● **About this task**: Transcribe only what runs from the line including "Locate an element on the screen. Image" through the last line of the entries, exactly as it appears.

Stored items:
══════════════════════════════
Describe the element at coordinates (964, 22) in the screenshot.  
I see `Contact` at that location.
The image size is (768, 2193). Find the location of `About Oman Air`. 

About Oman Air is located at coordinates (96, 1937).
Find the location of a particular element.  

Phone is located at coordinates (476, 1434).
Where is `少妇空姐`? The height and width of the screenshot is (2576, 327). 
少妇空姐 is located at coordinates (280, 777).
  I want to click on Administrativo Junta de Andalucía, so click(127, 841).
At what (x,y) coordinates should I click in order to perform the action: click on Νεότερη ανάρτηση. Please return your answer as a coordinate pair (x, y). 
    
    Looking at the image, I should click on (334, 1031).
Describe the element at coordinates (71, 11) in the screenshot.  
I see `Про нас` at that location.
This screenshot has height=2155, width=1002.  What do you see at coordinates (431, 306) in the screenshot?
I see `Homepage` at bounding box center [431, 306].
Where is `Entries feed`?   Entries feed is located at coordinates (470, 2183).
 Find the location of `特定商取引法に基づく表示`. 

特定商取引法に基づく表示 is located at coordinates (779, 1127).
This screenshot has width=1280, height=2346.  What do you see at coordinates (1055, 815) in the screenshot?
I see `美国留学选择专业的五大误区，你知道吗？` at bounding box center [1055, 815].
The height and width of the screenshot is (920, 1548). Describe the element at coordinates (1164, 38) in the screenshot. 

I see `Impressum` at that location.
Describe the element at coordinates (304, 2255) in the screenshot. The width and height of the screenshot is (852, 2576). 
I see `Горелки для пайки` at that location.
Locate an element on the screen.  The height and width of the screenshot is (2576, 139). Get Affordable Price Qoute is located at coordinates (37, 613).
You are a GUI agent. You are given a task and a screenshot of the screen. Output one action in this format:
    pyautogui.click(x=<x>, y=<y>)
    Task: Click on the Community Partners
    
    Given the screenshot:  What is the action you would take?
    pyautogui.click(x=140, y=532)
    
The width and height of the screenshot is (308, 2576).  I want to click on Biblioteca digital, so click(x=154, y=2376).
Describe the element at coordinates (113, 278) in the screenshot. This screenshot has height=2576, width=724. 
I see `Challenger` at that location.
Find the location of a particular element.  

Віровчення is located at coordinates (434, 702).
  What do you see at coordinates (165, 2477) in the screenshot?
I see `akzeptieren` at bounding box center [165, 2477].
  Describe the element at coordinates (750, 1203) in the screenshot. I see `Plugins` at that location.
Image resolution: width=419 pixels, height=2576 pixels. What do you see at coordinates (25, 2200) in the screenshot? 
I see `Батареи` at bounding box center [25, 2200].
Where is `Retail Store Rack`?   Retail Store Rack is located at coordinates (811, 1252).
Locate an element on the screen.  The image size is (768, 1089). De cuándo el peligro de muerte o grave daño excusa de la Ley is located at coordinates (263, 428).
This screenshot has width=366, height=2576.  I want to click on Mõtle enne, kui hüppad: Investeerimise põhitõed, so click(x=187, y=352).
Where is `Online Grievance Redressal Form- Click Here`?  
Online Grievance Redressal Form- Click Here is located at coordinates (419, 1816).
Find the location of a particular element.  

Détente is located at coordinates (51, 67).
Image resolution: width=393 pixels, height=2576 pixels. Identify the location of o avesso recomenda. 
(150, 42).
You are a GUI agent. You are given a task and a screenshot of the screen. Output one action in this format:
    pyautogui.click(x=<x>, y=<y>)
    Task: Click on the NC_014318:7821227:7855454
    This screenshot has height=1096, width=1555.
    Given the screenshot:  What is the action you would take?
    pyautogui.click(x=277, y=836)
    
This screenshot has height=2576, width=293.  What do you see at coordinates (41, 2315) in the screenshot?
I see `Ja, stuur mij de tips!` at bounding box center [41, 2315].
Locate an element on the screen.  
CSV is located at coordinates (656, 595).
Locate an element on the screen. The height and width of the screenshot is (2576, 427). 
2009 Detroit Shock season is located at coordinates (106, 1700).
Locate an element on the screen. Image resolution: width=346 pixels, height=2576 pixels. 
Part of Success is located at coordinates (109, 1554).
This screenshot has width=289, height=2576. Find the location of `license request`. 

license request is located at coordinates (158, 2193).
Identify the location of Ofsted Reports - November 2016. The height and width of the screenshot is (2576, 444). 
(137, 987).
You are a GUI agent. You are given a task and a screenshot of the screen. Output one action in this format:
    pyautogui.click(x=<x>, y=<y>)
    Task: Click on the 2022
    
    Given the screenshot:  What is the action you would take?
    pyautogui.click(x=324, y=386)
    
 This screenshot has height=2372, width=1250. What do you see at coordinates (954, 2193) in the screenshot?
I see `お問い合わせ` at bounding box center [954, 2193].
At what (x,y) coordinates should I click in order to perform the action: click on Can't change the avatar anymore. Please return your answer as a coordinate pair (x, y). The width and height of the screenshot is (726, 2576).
══════════════════════════════
● **Solved problem**:
Locate an element on the screen. Image resolution: width=346 pixels, height=2576 pixels. 
Part of Success is located at coordinates (109, 1554).
This screenshot has width=289, height=2576. Find the location of `license request`. 

license request is located at coordinates (158, 2193).
Identify the location of Ofsted Reports - November 2016. The height and width of the screenshot is (2576, 444). 
(137, 987).
You are a GUI agent. You are given a task and a screenshot of the screen. Output one action in this format:
    pyautogui.click(x=<x>, y=<y>)
    Task: Click on the 2022
    
    Given the screenshot:  What is the action you would take?
    pyautogui.click(x=324, y=386)
    
 This screenshot has height=2372, width=1250. What do you see at coordinates (954, 2193) in the screenshot?
I see `お問い合わせ` at bounding box center [954, 2193].
At what (x,y) coordinates should I click in order to perform the action: click on Can't change the avatar anymore. Please return your answer as a coordinate pair (x, y). The width and height of the screenshot is (726, 2576).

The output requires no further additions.